§ **WHAT THIS TASK INVOLVES**
The entries below should be quoted exactly, with no pictures carried over.

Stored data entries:
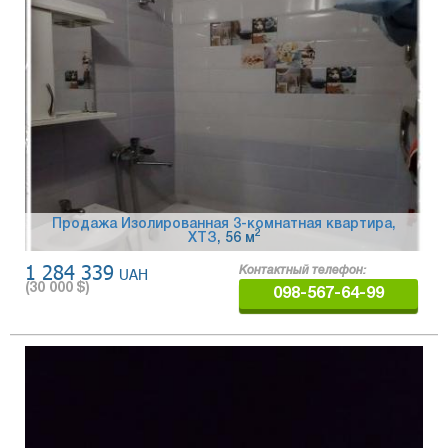
Продажа Изолированная 3-комнатная квартира,
2
ХТЗ
, 56 м
1 284 339
UAH
Контактный телефон:
(
30 000
$)
098-567-64-99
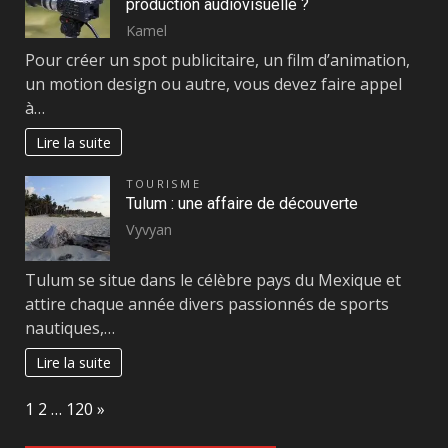
production audiovisuelle ?
Kamel
Pour créer un spot publicitaire, un film d’animation,
un motion design ou autre, vous devez faire appel
à…
Lire la suite
TOURISME
Tulum : une affaire de découverte
Vyvyan
Tulum se situe dans le célèbre pays du Mexique et
attire chaque année divers passionnés de sports
nautiques,…
Lire la suite
Page:
Next
1
2
…
120
»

§ **RESPONSE BELOW**
Продажа Изолированная 3-комнатная квартира,
2
ХТЗ
, 56 м
1 284 339
UAH
Контактный телефон:
(
30 000
$)
098-567-64-99
production audiovisuelle ?
Kamel
Pour créer un spot publicitaire, un film d’animation,
un motion design ou autre, vous devez faire appel
à…
Lire la suite
TOURISME
Tulum : une affaire de découverte
Vyvyan
Tulum se situe dans le célèbre pays du Mexique et
attire chaque année divers passionnés de sports
nautiques,…
Lire la suite
Page:
Next
1
2
…
120
»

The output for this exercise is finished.